University of Pittsburgh ECE 1175
Embedded programming on Raspberry Pi using C/C++/Python/Bash. The course covered design methodology, peripheral interfacing, and operating systems.
Spring 2023
The task for the first lab was to demonstrate the functionality of the Raspberry Pi. To do so, I attached the board to a chassis with two FS90R continuous servos and a wheel for each servo (See lab1_rover.png). I later added a USB webcam to record video. On the software side, I used the python packages pygame, cam, and gpiozero to implement a real-time W-A-S-D control scheme. To reduce servo jittering, I experimented with different gpio factories and settled on the PiGPIOFactory.
Lab 2 focused on utilizing the sensors and actuators of the Raspberry Pi Sense Hat attachment. Animations were done using a 8x8 LED array.
- Analog clock animation (anim.py)
- Color-changing diagonal animation (diagonal.py)
- An animated line that reacts to gyroscopic changes (gyro_line.py)
- An animation that responds to joystick inputs (joystick.py)
- A repeating timer written in C (timer.c)

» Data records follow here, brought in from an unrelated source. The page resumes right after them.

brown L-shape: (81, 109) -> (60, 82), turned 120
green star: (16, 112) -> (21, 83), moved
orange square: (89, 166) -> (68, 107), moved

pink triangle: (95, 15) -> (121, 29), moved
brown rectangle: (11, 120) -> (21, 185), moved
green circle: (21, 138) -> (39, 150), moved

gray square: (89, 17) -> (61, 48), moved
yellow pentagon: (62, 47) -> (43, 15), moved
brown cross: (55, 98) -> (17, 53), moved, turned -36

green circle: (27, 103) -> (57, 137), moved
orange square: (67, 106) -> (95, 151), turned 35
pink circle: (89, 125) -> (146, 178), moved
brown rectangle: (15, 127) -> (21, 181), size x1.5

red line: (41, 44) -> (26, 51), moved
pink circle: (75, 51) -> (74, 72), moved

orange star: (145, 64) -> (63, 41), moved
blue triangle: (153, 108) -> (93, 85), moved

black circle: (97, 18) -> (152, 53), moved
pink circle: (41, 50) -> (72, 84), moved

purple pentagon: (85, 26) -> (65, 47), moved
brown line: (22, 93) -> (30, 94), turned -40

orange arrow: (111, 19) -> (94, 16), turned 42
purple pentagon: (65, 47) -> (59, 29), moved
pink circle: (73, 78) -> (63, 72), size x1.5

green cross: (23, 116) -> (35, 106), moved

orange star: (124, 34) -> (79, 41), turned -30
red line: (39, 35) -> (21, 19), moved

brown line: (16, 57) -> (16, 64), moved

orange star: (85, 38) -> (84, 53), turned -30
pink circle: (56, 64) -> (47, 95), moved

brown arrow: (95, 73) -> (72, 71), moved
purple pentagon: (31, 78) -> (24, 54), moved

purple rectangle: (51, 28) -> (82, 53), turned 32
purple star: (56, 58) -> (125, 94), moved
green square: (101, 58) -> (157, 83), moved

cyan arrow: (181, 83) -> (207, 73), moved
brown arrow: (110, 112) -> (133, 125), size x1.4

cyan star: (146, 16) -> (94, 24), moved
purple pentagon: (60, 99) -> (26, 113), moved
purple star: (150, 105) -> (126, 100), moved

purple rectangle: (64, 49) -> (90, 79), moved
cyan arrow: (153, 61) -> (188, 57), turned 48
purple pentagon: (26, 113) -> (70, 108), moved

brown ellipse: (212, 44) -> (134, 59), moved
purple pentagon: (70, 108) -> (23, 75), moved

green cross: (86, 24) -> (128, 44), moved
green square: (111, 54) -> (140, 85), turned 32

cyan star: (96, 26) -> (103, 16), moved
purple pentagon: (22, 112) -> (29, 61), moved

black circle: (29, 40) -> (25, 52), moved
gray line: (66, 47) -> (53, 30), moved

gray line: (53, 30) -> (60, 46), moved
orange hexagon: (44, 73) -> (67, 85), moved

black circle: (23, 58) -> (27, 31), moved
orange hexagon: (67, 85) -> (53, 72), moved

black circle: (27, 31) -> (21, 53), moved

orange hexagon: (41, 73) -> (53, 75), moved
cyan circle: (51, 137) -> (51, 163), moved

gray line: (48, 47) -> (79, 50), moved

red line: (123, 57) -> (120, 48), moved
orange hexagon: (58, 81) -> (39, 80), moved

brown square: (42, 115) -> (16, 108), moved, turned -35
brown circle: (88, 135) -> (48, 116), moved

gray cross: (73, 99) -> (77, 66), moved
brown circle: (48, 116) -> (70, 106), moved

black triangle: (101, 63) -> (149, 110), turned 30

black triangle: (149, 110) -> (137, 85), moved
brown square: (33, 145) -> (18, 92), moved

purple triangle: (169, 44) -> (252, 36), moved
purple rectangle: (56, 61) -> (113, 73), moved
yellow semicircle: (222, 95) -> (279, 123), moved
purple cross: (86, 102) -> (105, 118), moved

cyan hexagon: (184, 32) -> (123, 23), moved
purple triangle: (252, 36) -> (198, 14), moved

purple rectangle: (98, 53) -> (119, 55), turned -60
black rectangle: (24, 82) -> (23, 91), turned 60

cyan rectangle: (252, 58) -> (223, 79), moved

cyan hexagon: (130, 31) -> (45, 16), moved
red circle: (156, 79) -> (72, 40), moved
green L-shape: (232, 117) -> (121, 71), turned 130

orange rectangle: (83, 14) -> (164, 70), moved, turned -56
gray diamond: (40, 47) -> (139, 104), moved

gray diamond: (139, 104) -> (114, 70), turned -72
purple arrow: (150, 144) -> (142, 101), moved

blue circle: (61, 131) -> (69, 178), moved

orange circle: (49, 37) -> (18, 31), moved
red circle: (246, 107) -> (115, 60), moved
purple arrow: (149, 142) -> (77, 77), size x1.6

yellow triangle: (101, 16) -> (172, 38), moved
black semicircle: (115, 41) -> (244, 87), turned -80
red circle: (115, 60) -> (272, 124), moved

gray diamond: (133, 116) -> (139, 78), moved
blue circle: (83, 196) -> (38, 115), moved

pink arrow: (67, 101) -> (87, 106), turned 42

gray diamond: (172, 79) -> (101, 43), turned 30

For the third lab, I wrote two C++ programs to blink the r/w integrated LED. The first (blink_VFM.cpp) modifies the trigger and blinks the LED using the linux virtual file system. The other one (blink_devmem.cpp) uses the virual memory (/dev/mem) and memory mapping functions to accomplish the same task. In addition, we wrote a code to perform matrix multiplication while optimizing CPU cache usage. We use 'perf' to measure the cache miss rate at runtime.
The tasks for this lab were to simulate ealiest deadline first (EDF) and rate-monotonic scheduling (RMS) and demonstrate multithreading in C++. The simulations (EDF.cpp & RMS.cpp) each simulate two periodic tasks with differing period and execution times. The multithreading program (multithreading.cpp) uses pthread.h and mutex locks to concurrently run two complex tasks on one CPU core.
Lab 5 required us to measure the runtimes of the matrix multiplication program from lab 4 at different CPU frequencies (for results, see matmul_runtimes.png). We also had to write a userspace CPU frequency governor to automatically manage the CPU clock speeds in the background (userspace_governor.py).